- [Assigned task]: Check each line of the data for "INSPIRE" and select those that have it.

- [Data provided]:
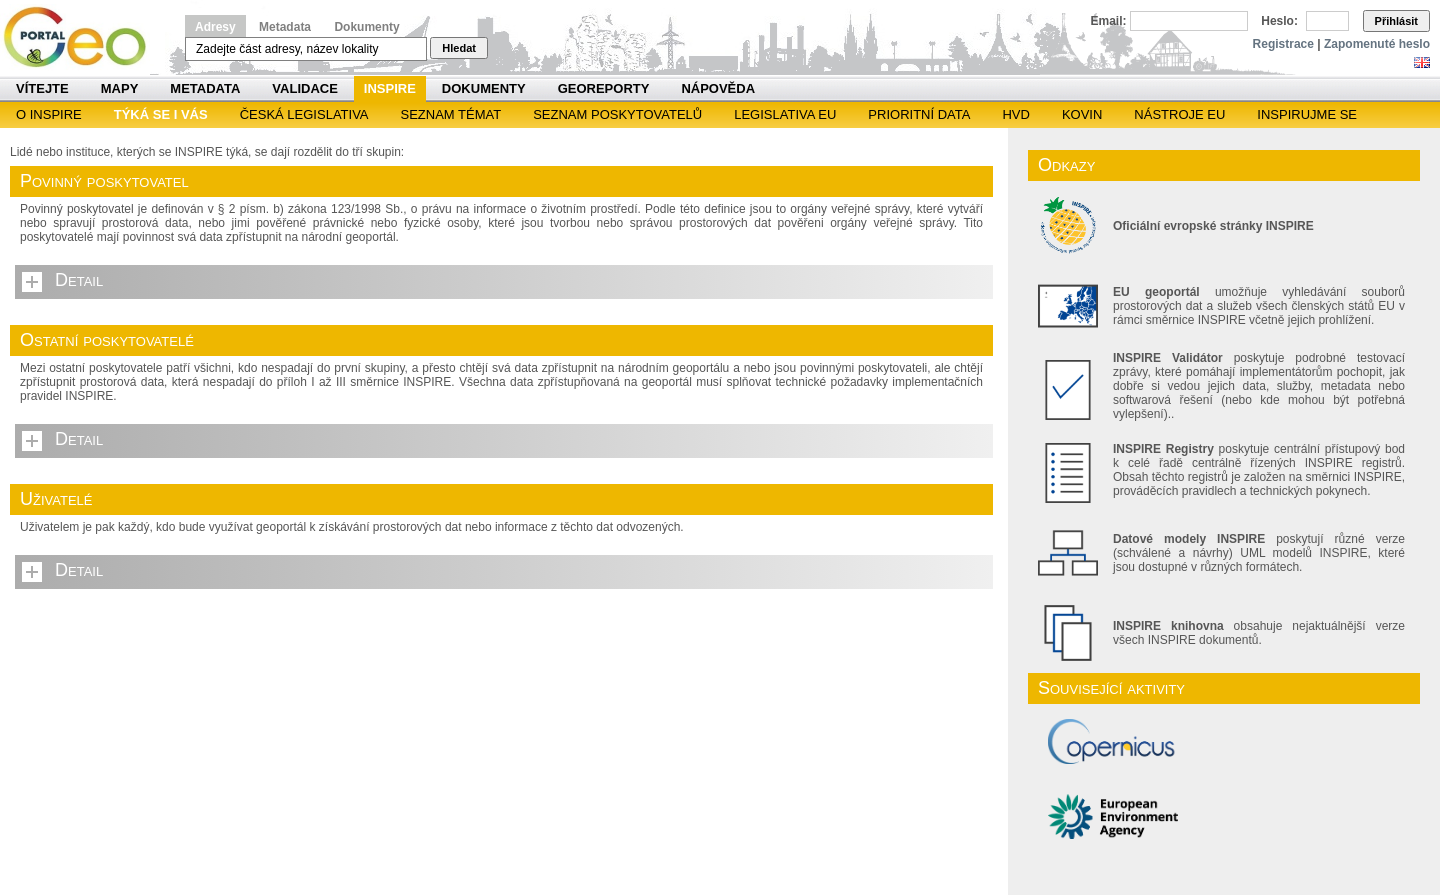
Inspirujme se (1307, 114)
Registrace (1283, 44)
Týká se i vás (161, 114)
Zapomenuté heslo (1377, 44)
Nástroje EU (1179, 114)
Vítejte (42, 88)
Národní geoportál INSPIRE (82, 37)
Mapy (120, 88)
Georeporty (604, 88)
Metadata (285, 27)
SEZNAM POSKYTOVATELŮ (617, 114)
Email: (1109, 21)
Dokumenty (366, 27)
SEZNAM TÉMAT (451, 114)
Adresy (215, 27)
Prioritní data (919, 114)
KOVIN (1082, 114)
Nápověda (718, 88)
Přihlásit (1396, 21)
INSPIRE (390, 88)
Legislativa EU (785, 114)
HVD (1015, 114)
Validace (304, 88)
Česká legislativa (304, 114)
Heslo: (1279, 21)
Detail (79, 280)
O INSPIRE (49, 114)
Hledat (459, 48)
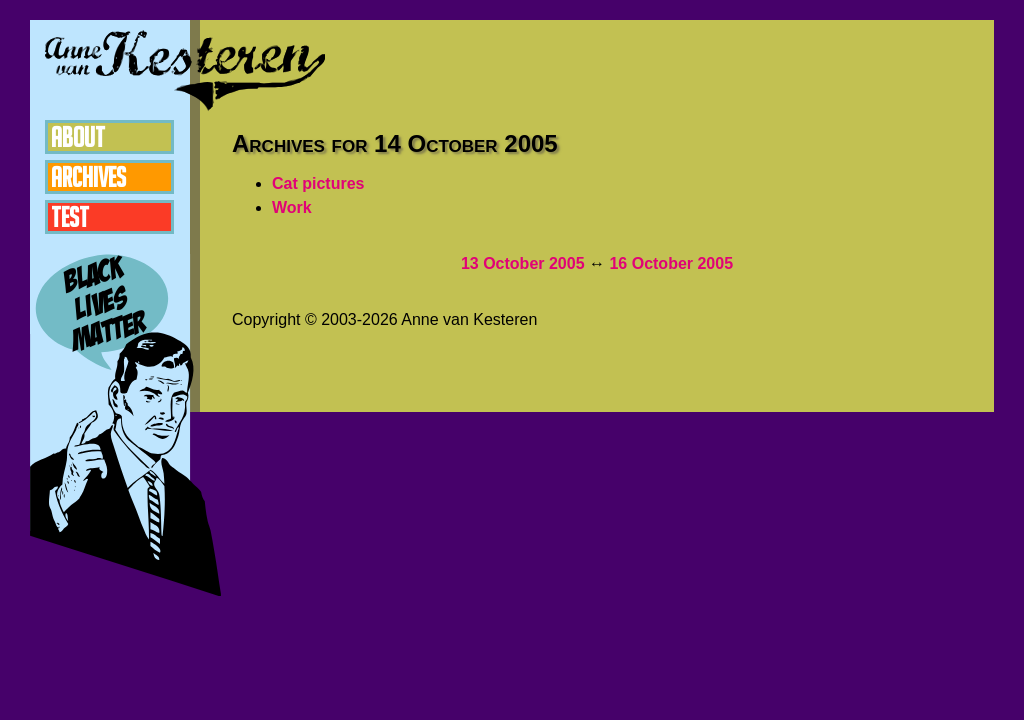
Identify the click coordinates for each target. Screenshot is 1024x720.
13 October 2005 (523, 263)
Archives (88, 177)
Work (292, 207)
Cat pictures (318, 183)
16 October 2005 (671, 263)
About (78, 137)
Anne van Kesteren (185, 70)
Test (70, 217)
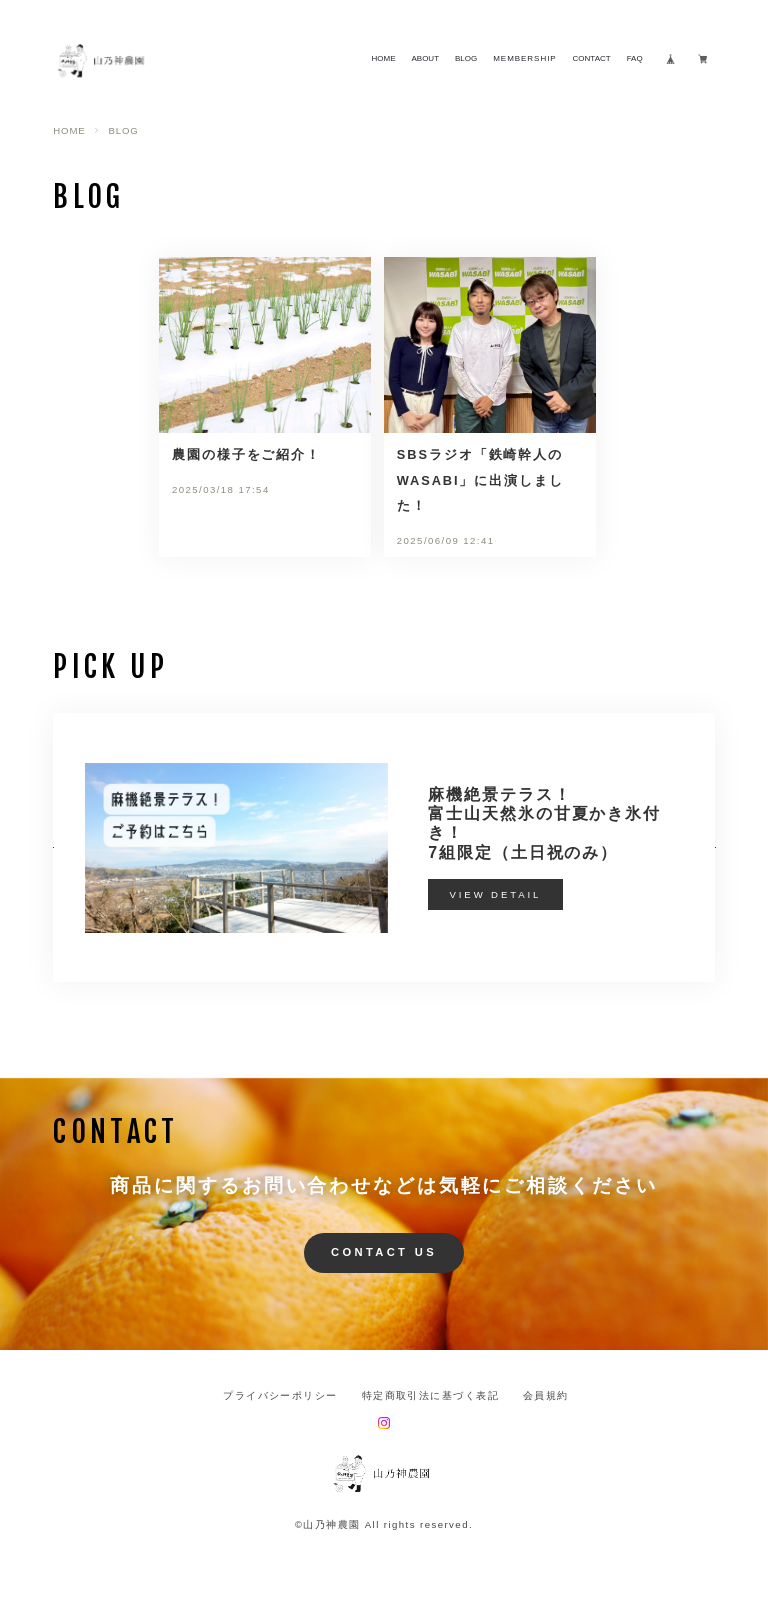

- [Result of the exercise]:
Národní geoportál INSPIRE (82, 37)
INSPIRE (390, 88)
O INSPIRE (49, 114)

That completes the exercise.